Closed jjc2718 closed 3 years ago
nrosed
commented
3 years ago Variance plots looks good, it matches what I would expect for expression data. For the nonzero coefficient analysis, what is the null hypothesis? Also is this analysis for a single cancer type? Is this for all mutations?
jjc2718
commented
3 years ago Ahh, good questions - answers below:
is this analysis for a single cancer type? Is this for all mutations?
This analysis is for models that are stratified by cancer type (train/test sets have equal proportions of all cancer types). I haven't looked at this in the case where we're holding out a single cancer type yet, that might be an interesting next step.
The distribution combines models for all genes in the Vogelstein & Kinzler gene set (gene list here, original reference here).
For the nonzero coefficient analysis, what is the null hypothesis?
In addition to looking at all genes together, I wanted to see if there was a difference in the number of nonzero coefficients for genes where we can train a "good" predictor vs. genes where we can't. The way I've been distinguishing between these cases in some of my past experiments is by running cross-validation a few times (2 replicates x 4 folds), then doing a t-test to compare with a model where the labels were shuffled. So, the null hypothesis is that the distribution of cross-validation results (AUPR values) is the same with the true mutation labels as with shuffled mutation labels, and the alternative hypothesis is that it's different (in this case, the model with true labels is always better, although I am using a two-tailed test).
So looking at the results, it does look to me like there's a bit of a difference: for genes that we can predict "well", elastic net generally seems to select more features than it does for genes where there's little or no predictive signal. This isn't too surprising (at least to me), mostly just a sanity check.
nrosed
commented
3 years ago Aha! Ok, cool I get it now. Yes it makes sense to me, but I don't have a strong intuition why a predictive model would have more features than a non-predictive one. Also, how are you transforming your expression/ methylation data? Do they use the same transform, just curious for myself.
jjc2718
commented
3 years ago We've been standardizing expression data (TCGA provides RPKM values, then we standardize them for each gene independently), and currently we're just using the methylation array beta values provided by TCGA with no standardization/normalization.

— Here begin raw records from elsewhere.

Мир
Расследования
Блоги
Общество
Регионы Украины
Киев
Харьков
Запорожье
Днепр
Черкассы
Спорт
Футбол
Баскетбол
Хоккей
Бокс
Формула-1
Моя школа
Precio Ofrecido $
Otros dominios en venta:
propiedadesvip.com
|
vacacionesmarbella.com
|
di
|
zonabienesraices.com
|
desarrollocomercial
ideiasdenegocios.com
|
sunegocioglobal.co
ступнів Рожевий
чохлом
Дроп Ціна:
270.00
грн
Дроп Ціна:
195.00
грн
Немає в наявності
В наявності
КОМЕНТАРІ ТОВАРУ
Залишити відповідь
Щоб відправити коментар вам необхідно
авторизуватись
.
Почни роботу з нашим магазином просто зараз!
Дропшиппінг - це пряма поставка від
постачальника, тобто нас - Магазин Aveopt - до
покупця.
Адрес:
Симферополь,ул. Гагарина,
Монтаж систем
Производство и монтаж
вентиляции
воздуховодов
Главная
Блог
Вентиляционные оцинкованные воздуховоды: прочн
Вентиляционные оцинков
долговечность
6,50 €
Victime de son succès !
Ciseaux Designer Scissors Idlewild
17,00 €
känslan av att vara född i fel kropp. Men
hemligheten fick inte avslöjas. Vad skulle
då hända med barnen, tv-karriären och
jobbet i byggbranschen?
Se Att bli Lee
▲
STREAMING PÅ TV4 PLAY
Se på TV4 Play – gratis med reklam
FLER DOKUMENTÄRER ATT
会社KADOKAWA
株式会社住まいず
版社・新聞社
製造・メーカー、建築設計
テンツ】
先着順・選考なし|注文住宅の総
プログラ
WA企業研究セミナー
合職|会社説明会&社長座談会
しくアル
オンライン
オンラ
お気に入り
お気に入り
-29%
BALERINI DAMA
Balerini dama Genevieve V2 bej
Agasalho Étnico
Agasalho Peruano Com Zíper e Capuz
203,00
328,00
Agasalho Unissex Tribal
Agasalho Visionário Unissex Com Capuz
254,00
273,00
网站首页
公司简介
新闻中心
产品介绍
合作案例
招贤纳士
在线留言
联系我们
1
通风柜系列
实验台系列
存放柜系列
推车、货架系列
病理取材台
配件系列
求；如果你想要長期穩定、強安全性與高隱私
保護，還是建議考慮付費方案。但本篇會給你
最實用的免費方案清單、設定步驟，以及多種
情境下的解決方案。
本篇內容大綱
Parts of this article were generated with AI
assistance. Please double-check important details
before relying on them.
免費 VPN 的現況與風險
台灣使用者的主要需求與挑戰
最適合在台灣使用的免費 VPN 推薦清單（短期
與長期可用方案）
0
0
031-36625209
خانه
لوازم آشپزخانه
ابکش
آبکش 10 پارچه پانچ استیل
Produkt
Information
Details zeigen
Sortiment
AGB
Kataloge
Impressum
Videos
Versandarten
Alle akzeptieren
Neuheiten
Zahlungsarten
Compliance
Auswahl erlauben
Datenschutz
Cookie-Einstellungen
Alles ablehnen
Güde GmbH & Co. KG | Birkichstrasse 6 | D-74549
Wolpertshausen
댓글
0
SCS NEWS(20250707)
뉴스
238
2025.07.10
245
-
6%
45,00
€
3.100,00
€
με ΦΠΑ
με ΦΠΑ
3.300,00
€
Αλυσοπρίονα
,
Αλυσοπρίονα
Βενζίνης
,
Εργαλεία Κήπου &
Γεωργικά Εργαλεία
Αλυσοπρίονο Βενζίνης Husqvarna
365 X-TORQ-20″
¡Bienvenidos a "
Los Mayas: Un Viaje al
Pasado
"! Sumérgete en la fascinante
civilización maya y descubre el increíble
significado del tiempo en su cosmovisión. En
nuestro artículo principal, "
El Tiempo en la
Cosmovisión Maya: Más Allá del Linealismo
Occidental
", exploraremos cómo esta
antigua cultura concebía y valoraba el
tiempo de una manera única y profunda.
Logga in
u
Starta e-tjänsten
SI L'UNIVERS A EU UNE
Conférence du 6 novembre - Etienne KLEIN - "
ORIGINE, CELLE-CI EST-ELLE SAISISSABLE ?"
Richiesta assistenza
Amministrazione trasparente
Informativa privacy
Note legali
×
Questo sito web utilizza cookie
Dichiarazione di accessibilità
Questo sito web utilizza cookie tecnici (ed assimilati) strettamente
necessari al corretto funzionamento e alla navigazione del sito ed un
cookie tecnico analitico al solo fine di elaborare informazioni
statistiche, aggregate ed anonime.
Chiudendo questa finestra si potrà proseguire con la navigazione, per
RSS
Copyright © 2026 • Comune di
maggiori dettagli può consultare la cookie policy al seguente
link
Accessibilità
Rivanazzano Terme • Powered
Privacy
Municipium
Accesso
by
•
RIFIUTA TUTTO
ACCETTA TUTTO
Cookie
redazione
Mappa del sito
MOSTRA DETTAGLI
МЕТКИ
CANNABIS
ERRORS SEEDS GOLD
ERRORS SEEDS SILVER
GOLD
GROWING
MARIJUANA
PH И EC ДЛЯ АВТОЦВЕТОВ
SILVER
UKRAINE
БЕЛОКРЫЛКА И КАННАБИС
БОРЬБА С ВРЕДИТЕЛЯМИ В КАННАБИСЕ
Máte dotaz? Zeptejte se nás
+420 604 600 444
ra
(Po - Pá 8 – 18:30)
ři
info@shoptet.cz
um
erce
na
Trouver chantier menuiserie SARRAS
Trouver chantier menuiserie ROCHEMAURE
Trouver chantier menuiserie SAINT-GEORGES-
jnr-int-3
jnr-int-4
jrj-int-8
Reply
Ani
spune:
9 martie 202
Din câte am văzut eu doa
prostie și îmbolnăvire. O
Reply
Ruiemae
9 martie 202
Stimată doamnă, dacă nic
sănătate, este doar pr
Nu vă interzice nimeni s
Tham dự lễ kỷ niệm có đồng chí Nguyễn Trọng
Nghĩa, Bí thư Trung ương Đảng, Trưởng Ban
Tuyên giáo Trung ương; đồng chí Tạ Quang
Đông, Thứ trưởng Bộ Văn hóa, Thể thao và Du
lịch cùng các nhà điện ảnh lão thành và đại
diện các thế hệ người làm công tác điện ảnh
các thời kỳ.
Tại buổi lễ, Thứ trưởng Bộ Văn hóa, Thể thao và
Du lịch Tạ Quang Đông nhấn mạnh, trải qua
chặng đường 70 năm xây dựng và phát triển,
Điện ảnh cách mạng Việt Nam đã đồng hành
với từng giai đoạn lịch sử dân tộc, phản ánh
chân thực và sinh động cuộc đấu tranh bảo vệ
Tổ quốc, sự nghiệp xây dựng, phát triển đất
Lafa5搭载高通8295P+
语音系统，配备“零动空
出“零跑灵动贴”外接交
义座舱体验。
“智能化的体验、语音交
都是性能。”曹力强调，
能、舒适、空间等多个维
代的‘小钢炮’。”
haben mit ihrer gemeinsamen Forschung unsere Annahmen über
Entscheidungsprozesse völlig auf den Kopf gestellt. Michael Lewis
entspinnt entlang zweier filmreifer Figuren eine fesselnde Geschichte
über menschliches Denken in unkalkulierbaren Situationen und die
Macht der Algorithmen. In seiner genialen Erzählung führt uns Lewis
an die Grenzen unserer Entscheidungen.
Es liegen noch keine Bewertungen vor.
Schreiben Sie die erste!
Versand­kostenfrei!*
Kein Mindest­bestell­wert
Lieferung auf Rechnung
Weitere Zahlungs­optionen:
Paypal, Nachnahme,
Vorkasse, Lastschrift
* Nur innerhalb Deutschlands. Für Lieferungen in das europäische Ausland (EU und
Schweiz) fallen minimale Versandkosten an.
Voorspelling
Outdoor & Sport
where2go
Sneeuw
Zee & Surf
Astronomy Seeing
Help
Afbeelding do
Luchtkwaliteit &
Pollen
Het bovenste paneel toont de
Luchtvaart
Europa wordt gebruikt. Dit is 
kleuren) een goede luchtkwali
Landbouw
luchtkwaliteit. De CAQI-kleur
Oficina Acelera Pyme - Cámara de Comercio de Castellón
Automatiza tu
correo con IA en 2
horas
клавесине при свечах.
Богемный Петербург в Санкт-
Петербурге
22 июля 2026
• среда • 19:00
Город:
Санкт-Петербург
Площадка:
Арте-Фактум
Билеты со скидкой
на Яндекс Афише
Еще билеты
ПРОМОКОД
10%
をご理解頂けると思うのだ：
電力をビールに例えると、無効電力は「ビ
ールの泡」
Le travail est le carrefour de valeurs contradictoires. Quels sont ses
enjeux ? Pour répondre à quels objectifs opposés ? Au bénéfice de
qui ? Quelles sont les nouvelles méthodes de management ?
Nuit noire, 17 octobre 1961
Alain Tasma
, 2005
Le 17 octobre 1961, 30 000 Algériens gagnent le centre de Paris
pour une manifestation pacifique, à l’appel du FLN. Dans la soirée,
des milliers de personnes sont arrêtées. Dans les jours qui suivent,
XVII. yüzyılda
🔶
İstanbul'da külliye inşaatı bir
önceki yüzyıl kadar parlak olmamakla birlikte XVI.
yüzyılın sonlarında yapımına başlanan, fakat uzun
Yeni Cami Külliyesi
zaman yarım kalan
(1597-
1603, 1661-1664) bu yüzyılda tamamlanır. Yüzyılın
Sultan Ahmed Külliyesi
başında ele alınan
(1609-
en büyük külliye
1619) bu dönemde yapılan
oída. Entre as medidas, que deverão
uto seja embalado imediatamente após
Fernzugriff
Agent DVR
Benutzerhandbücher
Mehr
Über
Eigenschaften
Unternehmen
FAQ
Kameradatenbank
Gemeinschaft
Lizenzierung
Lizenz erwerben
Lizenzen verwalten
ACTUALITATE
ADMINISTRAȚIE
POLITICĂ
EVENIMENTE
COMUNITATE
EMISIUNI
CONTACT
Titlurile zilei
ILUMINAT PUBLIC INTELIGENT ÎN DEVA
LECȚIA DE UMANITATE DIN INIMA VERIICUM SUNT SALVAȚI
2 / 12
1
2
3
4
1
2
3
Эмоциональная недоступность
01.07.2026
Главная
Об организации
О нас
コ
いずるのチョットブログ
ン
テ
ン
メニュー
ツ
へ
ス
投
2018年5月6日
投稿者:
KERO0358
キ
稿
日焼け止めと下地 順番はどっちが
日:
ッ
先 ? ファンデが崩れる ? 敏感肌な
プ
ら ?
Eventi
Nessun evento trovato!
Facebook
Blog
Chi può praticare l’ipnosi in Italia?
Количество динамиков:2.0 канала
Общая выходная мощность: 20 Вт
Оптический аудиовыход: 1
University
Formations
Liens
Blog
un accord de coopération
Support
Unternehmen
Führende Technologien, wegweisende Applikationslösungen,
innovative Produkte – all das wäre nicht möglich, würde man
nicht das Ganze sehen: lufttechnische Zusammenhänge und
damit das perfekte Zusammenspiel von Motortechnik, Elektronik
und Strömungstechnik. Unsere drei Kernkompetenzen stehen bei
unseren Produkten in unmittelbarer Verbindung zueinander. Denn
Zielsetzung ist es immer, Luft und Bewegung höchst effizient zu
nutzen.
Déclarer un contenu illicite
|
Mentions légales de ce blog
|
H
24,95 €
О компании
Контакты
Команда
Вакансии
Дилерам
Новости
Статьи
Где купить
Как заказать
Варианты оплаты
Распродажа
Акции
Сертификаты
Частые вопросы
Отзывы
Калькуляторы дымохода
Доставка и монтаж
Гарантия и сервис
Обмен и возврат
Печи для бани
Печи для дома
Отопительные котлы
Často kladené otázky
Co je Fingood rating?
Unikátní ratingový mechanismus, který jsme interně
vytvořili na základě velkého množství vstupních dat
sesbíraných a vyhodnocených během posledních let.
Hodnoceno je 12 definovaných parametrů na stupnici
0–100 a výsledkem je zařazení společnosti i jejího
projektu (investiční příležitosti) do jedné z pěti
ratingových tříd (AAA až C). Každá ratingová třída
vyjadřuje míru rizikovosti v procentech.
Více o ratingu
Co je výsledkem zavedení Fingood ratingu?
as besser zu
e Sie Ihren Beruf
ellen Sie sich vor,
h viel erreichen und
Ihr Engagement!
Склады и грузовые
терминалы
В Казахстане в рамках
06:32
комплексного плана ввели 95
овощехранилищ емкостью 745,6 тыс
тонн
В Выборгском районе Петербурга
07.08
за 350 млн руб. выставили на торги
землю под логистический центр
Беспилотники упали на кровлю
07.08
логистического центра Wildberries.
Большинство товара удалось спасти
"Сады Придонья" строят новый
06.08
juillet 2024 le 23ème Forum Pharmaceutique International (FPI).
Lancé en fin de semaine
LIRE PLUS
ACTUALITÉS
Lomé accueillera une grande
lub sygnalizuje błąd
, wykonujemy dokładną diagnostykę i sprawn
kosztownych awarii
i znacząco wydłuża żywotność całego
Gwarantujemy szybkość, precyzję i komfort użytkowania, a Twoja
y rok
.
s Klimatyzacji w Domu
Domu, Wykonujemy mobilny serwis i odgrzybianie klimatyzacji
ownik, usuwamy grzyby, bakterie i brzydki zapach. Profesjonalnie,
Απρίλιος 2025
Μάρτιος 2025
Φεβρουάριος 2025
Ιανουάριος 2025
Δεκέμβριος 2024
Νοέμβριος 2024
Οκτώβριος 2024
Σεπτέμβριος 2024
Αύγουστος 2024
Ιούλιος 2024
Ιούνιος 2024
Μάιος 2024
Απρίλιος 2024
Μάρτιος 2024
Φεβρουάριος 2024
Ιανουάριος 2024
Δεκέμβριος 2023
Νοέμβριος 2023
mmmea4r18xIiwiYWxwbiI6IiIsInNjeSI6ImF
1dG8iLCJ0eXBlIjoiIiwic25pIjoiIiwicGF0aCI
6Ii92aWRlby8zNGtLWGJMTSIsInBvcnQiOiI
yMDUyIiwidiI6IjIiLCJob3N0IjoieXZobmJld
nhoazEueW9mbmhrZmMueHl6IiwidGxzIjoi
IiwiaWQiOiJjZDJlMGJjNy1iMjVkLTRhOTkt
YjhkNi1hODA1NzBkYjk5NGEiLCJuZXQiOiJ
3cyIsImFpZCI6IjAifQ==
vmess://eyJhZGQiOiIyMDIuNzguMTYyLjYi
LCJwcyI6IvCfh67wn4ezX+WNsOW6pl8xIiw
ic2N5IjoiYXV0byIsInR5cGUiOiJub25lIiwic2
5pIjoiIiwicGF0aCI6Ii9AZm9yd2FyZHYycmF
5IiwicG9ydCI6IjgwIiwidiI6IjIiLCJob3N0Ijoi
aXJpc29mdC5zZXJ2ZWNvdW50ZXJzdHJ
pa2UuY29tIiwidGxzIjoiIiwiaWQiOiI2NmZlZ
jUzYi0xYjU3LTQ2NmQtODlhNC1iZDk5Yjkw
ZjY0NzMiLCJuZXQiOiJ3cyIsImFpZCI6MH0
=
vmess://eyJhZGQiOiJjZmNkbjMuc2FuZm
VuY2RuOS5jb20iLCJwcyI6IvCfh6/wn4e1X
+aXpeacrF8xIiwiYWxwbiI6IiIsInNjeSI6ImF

We tried standardizing the methylation beta values too in some previous experiments, and it didn't seem to make any difference as far as the results, so we stuck with the simpler approach.
Changes in this PR:
This answers some of the questions that @nrosed brought up during my practice committee meeting talk last week:
Results:
The trend in variance explained looks essentially the same across the data types: 100 PCs explain around 60-70% of variance, 1000 PCs explain around 80-85% of variance, and 5000 PCs captures around 95-98% of variance. I wouldn't expect the extra 5% of variance to be particularly predictive of most mutations, so taking 5000 PCs as our maximum should be fine (at least I think so).
Here's an example for the 450K methylation data - you can see the other data types in the notebooks.
In the nonzero coefficient analysis, the gene expression models tend to have more nonzero coefficients than the 27k methylation models, despite starting with fewer features (~15,000 for gene expression vs. ~20,000 for methylation). This is particularly true if we filter to examples where the target gene is well-predicted.